> **What you need to do**: Using the records below, give again exactly the lines from the line that contains "Comment améliorer la perception sociale" through the line that contains "Conservatoire du littoral à l’occasion d’un", both ends included, and only those.

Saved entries

════════

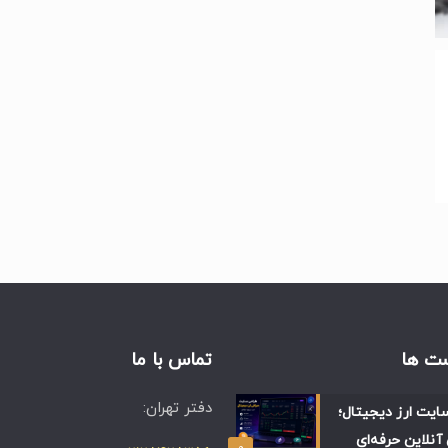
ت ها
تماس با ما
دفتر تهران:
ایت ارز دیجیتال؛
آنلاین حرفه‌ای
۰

════════

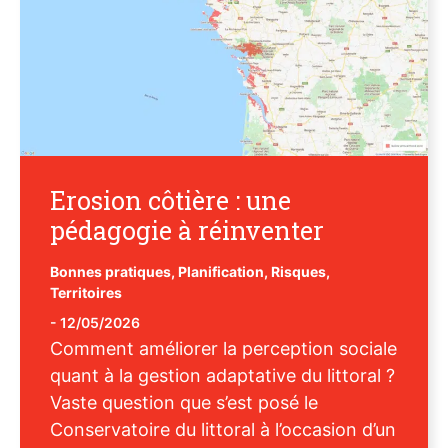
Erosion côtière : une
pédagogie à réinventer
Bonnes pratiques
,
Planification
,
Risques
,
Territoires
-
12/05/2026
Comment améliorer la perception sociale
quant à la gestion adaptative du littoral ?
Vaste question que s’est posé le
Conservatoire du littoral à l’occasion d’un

════════

> **Solved exercise**:
Comment améliorer la perception sociale
quant à la gestion adaptative du littoral ?
Vaste question que s’est posé le
Conservatoire du littoral à l’occasion d’un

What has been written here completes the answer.